RECORD EXTRACTS >>
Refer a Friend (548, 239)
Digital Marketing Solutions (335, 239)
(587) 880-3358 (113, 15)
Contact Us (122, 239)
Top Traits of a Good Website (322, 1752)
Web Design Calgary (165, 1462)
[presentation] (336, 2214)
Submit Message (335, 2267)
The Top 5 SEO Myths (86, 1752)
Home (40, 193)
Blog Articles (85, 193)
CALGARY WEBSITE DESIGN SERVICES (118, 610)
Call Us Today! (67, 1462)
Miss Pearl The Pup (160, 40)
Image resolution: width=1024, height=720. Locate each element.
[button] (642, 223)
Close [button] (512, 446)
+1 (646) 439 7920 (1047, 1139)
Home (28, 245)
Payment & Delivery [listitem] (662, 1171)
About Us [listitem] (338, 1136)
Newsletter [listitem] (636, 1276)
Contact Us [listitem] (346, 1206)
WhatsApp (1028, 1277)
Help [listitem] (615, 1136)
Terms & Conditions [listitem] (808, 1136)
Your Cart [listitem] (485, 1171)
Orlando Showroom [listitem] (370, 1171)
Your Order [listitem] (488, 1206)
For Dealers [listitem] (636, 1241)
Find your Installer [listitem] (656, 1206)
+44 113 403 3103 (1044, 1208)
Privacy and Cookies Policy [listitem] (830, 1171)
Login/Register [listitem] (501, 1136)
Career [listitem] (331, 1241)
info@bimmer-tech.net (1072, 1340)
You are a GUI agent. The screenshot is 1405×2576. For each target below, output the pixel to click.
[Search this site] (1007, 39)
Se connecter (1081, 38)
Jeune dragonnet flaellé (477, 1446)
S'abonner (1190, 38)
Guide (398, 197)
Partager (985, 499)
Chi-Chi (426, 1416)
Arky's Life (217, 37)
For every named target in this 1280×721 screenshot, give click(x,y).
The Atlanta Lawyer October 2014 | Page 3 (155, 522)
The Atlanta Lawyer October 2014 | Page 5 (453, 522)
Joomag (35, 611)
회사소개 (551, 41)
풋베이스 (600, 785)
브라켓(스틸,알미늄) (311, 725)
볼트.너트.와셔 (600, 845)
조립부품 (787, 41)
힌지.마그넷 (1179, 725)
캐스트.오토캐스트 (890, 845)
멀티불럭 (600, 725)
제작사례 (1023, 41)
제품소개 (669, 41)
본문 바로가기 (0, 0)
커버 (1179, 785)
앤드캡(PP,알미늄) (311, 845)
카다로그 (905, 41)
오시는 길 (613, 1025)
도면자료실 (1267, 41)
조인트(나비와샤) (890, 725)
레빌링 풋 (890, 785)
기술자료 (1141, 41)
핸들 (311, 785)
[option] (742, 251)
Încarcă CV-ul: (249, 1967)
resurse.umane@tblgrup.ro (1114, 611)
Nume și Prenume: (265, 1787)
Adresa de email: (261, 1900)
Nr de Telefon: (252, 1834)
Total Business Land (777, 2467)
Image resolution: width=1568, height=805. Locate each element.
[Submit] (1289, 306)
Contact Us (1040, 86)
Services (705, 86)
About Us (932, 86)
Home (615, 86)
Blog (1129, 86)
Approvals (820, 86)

ACTIVITY >> Pull every line that holds the string "Contact" out of the records.

SOLUTION TO THIS PROBLEM >>
Contact Us (122, 239)
Contact Us [listitem] (346, 1206)
Contact Us (1040, 86)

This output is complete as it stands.